Since the suicide bombings at three churches and four hotels on Easter Sunday, in which more than 250 people were killed, police have been carrying out raids across Sri Lanka to find more details about the perpetrators and their supporters.
Islamic State has claimed responsibility for the attacks and Sri Lankan police are searching for suspects thought to have links with the terror group.
Police have detained at least 76 people, including foreigners from Syria and Egypt, in their investigations so far.
Catholic churches in Sri Lanka cancelled all Sunday Masses until further notice over fears of more attacks.
On Friday, Sri Lanka's prime minister Ranil Wickremesinghe apologised for failing to protect the victims of the bombings.
He wrote on Twitter: "We take collective responsibility and apologise to our fellow citizens for our failure to protect victims of these tragic events.
"We pledge to rebuild our churches, revive our economy, and take all measures to prevent terrorism, with the support of the international community."
:: Blood on the walls and torn-up pews - inside bombed Sri Lanka church
Sri Lankan President Maithripala Sirisena said the country had the ability to "completely control the situation in the next few days".
Sky's Asia correspondent Tom Cheshire, who is in Colombo, said: "That's hardly reassuring, the idea that maybe in the next few days they will have things under control."
Sri Lanka's health ministry revised down its estimated death toll from 359 to 253 on Thursday.
While most of those killed were Sri Lankans, officials say more than 30 foreigners died in the blasts - including eight Britons.
Nine suicide bombers carried out the attacks in seven locations in Colombo, the western city of Negombo and the eastern city of Batticaloa.
A photograph obtained by Sky News showed a suspected suicide bomber who studied in Britain , according to a security source.

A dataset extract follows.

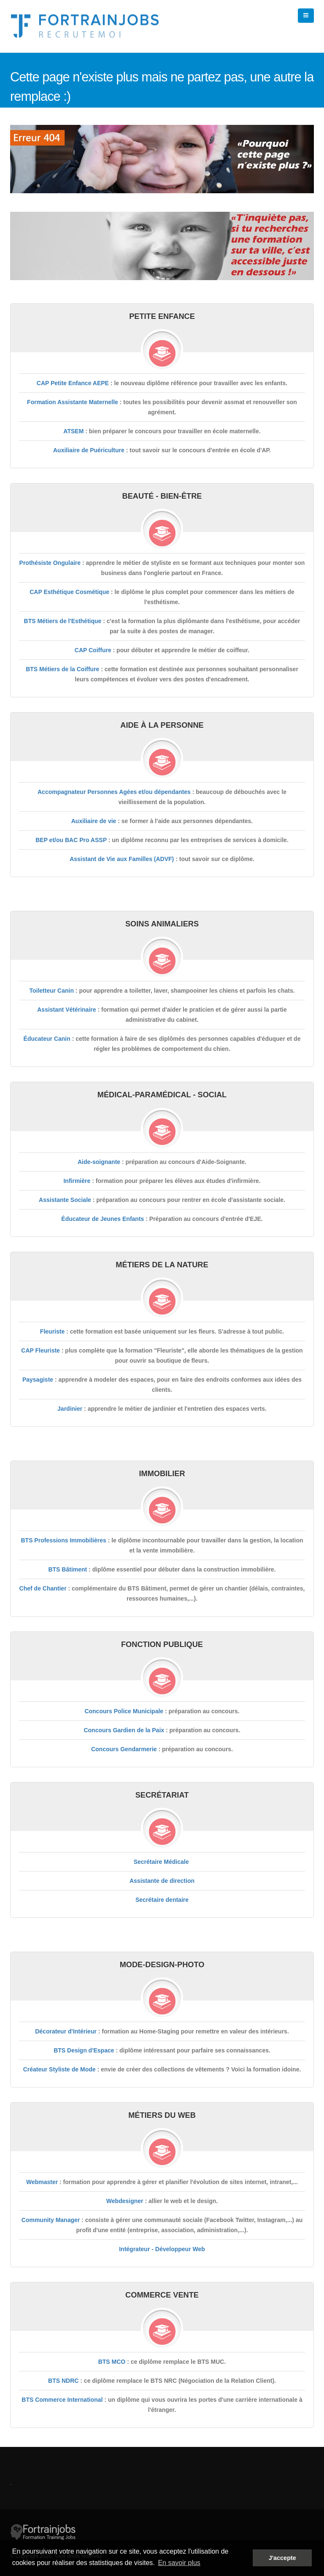  Describe the element at coordinates (59, 2069) in the screenshot. I see `Créateur Styliste de Mode` at that location.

After the UK's foreign office advised Britons not to travel to Sri Lanka in the wake of the attacks, travel operator TUI UK will fly all of its customers on holiday in Sri Lanka back home today.

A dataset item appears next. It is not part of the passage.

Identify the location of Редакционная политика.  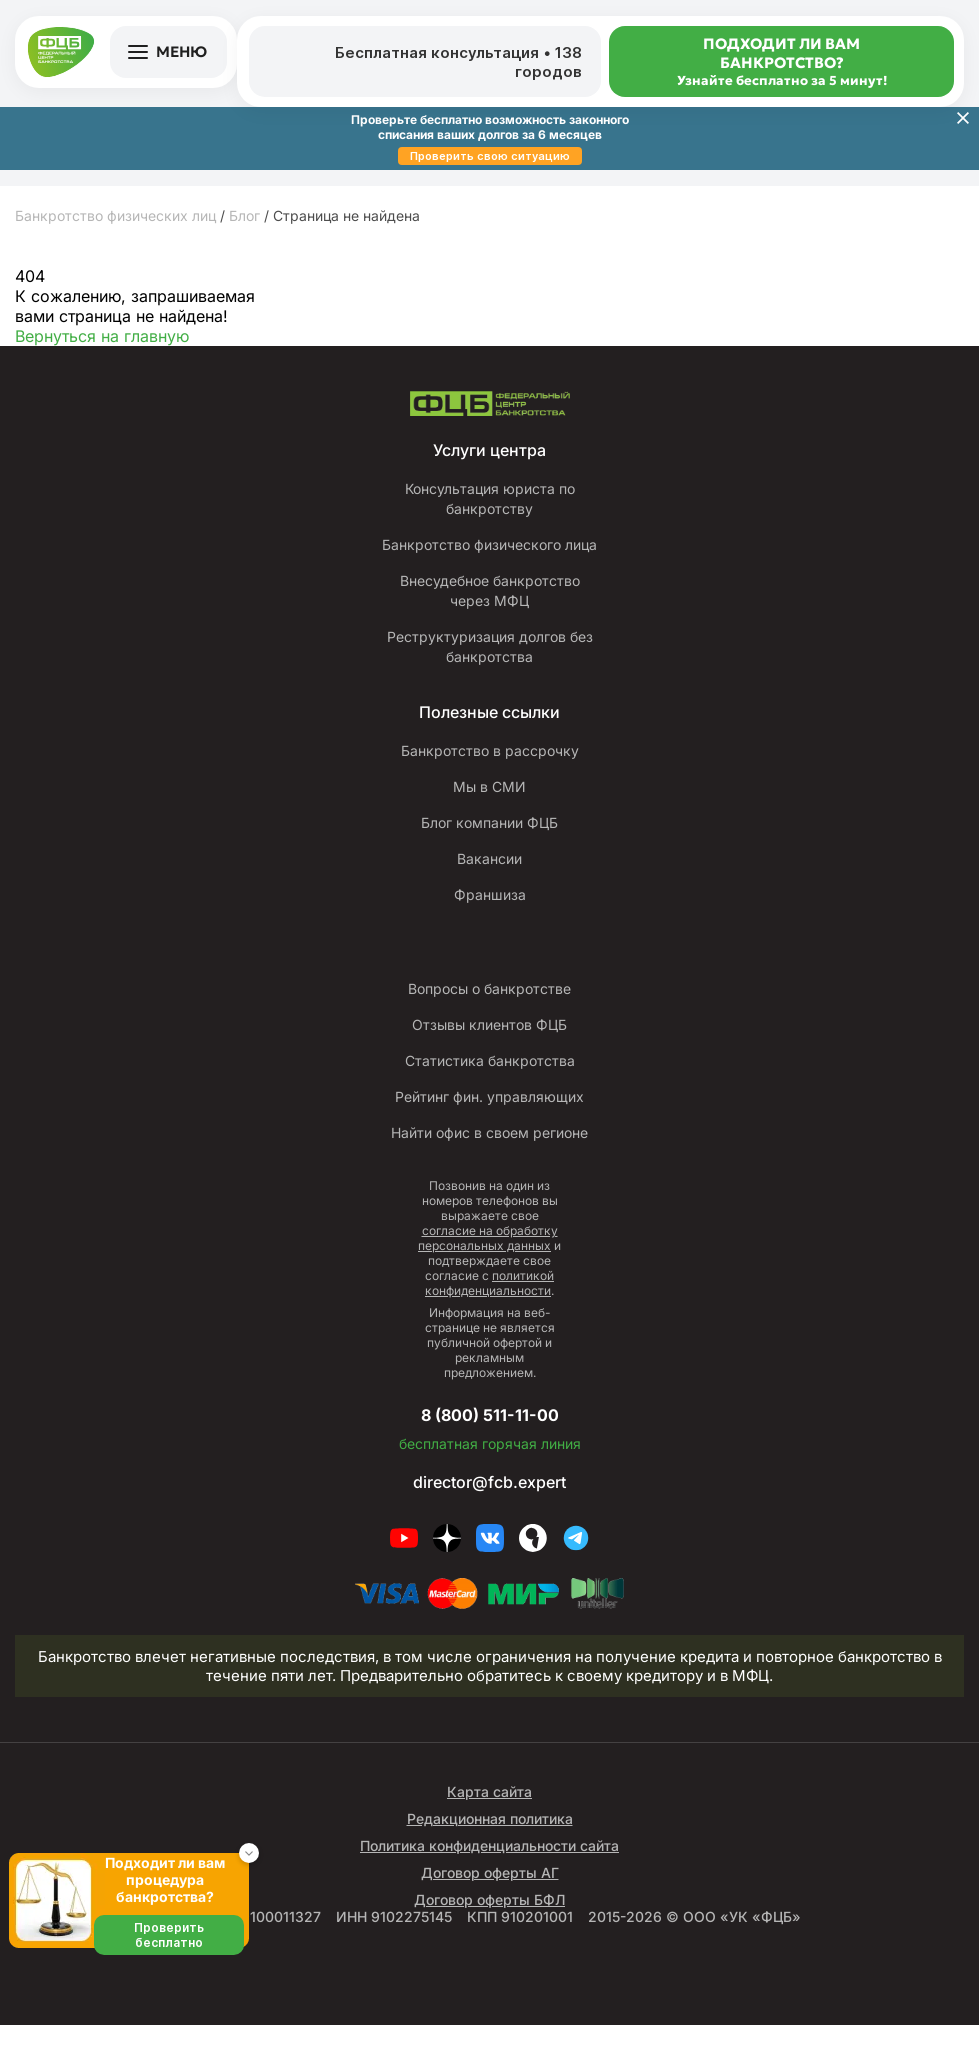 (490, 1838).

Sky's Asia Correspondent who is Colombo has said that it is still a "tense situation" in Sri Lanka.
He added "even though that security operation is on going, and even though the churches... are being cleaned up, we've seen lots of people from the navy going in, getting hoses out, trying to get rid of the carnage and removing the pews - this isn't done yet."
Meanwhile, police in Sri Lanka are providing patrols to protect Muslims who are fearful of reprisal attacks.